- [YOUR ASSIGNMENT] Review the listing and copy each line that holds the word "rozciąga".

### EXTRACTED DATA ###

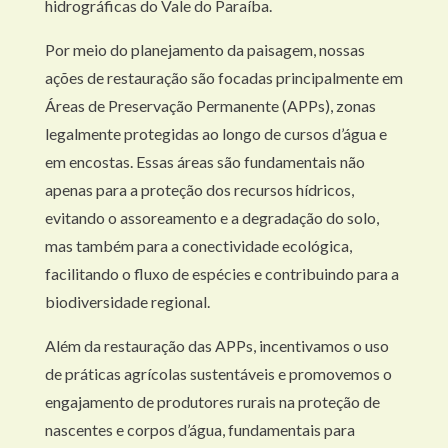
hidrográficas do Vale do Paraíba.
Por meio do planejamento da paisagem, nossas
ações de restauração são focadas principalmente em
Áreas de Preservação Permanente (APPs), zonas
legalmente protegidas ao longo de cursos d’água e
em encostas. Essas áreas são fundamentais não
apenas para a proteção dos recursos hídricos,
evitando o assoreamento e a degradação do solo,
mas também para a conectividade ecológica,
facilitando o fluxo de espécies e contribuindo para a
biodiversidade regional.
Além da restauração das APPs, incentivamos o uso
de práticas agrícolas sustentáveis e promovemos o
engajamento de produtores rurais na proteção de
nascentes e corpos d’água, fundamentais para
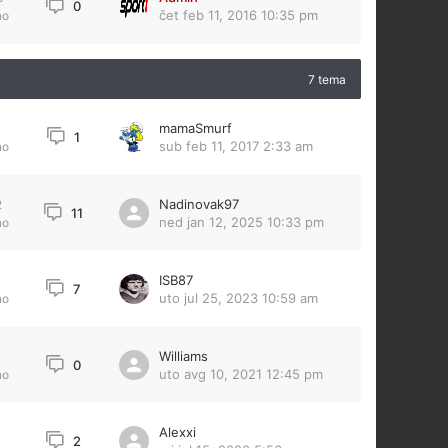
0
čet feb 11, 2016 10:35 pm
no
7 tema
mamaSmurf
1
sub feb 11, 2017 2:33 am
no
Nadinovak97
2
11
ned jan 12, 2025 10:33 pm
no
ISB87
7
uto jul 25, 2023 10:59 am
no
Williams
0
uto avg 10, 2021 12:45 pm
no
Alexxi
2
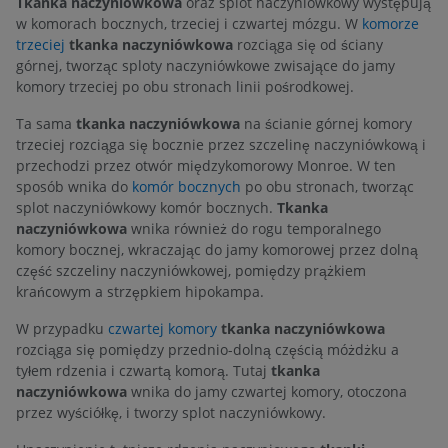
Tkanka naczyniówkowa
oraz splot naczyniówkowy występują
w komorach bocznych, trzeciej i czwartej mózgu. W
komorze
trzeciej
tkanka naczyniówkowa
rozciąga się od ściany
górnej, tworząc sploty naczyniówkowe zwisające do jamy
komory trzeciej po obu stronach linii pośrodkowej.
Ta sama
tkanka naczyniówkowa
na ścianie górnej komory
trzeciej rozciąga się bocznie przez szczelinę naczyniówkową i
przechodzi przez otwór międzykomorowy Monroe. W ten
sposób wnika do
komór bocznych
po obu stronach, tworząc
splot naczyniówkowy komór bocznych.
Tkanka
naczyniówkowa
wnika również do rogu temporalnego
komory bocznej, wkraczając do jamy komorowej przez dolną
część szczeliny naczyniówkowej, pomiędzy prążkiem
krańcowym a strzępkiem hipokampa.
W przypadku
czwartej komory
tkanka naczyniówkowa
rozciąga się pomiędzy przednio-dolną częścią móżdżku a
tyłem rdzenia i czwartą komorą. Tutaj
tkanka
naczyniówkowa
wnika do jamy czwartej komory, otoczona
przez wyściółkę, i tworzy splot naczyniówkowy.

###

- [EXPECTED ANSWER]
rozciąga się od ściany
trzeciej rozciąga się bocznie przez szczelinę naczyniówkową i
rozciąga się pomiędzy przednio-dolną częścią móżdżku a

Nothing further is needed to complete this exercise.